Tactically, Andreazzoli is expected to start things off with a 3-5-2 system at Genoa, a tactic he has employed thus far during pre-season. At Empoli, Andreazzoli utilised 4-3-2-1 and 4-3-1-2 formations before being forced to switch to a back three after a string of injuries and suspensions.

The Coach favours a hard press in the defensive phase, encouraging his defenders to push up and close down with haste. This forces the opposition into playing the ball quickly, which has a tendency to lead to errors, allowing the midfield three and back line to capitalise and turn over possession.
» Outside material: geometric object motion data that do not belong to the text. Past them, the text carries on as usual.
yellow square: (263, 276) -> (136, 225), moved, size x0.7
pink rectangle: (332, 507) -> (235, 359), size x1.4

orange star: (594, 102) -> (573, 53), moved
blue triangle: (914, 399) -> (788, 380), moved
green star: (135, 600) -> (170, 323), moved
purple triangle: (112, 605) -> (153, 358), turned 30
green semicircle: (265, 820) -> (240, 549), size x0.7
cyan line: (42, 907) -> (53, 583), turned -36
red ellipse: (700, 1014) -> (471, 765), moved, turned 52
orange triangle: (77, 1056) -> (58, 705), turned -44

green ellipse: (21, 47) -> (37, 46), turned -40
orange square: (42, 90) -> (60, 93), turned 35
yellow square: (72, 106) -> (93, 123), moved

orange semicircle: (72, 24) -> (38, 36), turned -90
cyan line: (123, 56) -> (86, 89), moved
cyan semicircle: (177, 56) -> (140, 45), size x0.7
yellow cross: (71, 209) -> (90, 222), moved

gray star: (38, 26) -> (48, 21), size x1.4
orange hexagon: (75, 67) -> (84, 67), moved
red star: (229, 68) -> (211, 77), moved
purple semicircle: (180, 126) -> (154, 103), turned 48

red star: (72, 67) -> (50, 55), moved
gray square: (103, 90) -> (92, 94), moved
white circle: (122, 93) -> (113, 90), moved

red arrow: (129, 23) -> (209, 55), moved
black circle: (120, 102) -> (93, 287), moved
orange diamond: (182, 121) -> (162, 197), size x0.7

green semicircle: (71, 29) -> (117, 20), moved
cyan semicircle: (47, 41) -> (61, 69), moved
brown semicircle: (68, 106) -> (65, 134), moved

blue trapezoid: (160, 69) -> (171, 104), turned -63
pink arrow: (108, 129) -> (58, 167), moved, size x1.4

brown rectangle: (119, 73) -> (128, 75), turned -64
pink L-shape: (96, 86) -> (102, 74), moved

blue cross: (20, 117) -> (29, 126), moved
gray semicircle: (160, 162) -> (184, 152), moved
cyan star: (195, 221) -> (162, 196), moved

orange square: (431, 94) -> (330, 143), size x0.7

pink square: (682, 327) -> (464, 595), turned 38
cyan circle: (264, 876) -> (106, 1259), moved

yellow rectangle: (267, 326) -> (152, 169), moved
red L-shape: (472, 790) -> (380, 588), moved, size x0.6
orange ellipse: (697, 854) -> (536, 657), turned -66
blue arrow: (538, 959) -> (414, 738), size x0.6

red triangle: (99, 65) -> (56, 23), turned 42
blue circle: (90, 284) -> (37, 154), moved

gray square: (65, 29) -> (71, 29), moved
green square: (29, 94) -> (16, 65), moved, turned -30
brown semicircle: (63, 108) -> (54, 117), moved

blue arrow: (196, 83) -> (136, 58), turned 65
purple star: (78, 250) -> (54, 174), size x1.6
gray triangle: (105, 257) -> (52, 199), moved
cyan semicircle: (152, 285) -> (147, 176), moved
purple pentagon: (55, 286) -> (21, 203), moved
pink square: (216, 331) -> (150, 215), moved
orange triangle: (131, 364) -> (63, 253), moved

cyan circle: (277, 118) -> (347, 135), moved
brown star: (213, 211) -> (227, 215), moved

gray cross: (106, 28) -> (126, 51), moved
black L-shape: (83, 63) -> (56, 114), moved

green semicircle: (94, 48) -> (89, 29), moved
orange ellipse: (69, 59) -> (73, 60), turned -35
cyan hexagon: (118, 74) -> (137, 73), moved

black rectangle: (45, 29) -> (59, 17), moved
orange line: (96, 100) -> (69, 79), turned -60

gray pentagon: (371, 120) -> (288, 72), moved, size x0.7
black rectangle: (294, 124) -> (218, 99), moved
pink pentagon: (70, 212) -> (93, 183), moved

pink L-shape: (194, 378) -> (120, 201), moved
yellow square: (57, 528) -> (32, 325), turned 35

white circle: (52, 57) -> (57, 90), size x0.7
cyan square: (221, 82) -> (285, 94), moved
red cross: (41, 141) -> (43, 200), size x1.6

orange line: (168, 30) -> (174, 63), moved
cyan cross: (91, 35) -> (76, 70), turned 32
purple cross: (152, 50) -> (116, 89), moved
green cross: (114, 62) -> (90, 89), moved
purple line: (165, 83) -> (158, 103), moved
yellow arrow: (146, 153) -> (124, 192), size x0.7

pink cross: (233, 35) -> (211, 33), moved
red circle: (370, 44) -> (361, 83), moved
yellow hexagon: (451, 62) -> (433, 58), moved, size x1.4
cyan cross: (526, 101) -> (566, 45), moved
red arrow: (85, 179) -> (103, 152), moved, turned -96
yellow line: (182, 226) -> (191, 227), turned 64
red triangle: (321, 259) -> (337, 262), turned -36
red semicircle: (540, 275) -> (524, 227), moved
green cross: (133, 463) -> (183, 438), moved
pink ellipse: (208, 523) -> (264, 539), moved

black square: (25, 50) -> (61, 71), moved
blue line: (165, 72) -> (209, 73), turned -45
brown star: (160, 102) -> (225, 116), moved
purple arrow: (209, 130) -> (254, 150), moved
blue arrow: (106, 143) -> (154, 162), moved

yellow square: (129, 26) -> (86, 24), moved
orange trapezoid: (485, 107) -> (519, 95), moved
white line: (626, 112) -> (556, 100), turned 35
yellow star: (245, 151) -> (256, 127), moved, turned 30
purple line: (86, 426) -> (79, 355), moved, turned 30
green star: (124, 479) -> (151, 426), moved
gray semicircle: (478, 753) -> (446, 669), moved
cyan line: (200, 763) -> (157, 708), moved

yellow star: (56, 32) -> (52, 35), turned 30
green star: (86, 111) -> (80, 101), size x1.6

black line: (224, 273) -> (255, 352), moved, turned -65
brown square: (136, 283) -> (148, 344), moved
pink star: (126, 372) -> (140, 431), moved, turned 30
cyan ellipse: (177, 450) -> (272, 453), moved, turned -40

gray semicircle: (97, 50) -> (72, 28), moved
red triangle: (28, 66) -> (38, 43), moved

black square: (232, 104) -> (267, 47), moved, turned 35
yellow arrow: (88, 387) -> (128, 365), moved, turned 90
Offensively, Andreazzoli likes to commit plenty of players forward, which often leaves his side slacking at the back. With Empoli, the team had no problems scoring, but found themselves caught on the counter attack far too often, an issue that could quite easily influence his Genoa side unless he makes the required improvements. This could become especially prevalent against a side like Roma, with fast, agile forwards ready to break on the counter and catch the Genoa defenders napping.

Fonseca, meanwhile, favoured a 4-2-3-1 with Shakhtar, employing a tactical style he became notorious for both domestically and within continental competitions. The Portuguese Coach used it when the club famously defeated Manchester City in the Champions League. However, what makes Fonseca’s tactics unique is that his 4-2-3-1 evolves into both a 4-4-2 and 4-2-4 on the ball.

Fonseca’s style is not overly reliant on possession and his teams will often sacrifice losing possession temporarily in order to get back into their natural defensive shape, allowing the side to work on pressing hard for the ball once again. A strong defensive midfielder, Taras Stepanenko being his main choice in Ukraine, was vital to the tactic, helping push to win the ball back in midfield, as well as opening up space and dragging defenders towards him to give wide players space on the flanks.

Moving forward, Fonseca focuses on getting the ball out wide, playing it into space for the players on the wing to push forward and onto. This is where the formation shifts, with the attack slowly overloading with more players based on the spaces available. When the side occupies a 4-4-2 formation, the wingers sit back and help build up play in midfield. On the counter, meanwhile, the wide players push forward and can cause opposition defences plenty of problems. This will be especially effective with the players that Fonseca has at his disposal with the Giallorossi, with the pace required to fulfil the Portuguese Coach’s tactical wishes.

In all, the match on Sunday appears to favour Fonseca tactically. Andreazzoli’s typical openness at the back could cause him real problems against Fonseca’s fluid attacking system that favours a counter-attacking style. However, anything can happen in the first game of the season, and both Coaches will have to prepare for the surprises that the other has in store.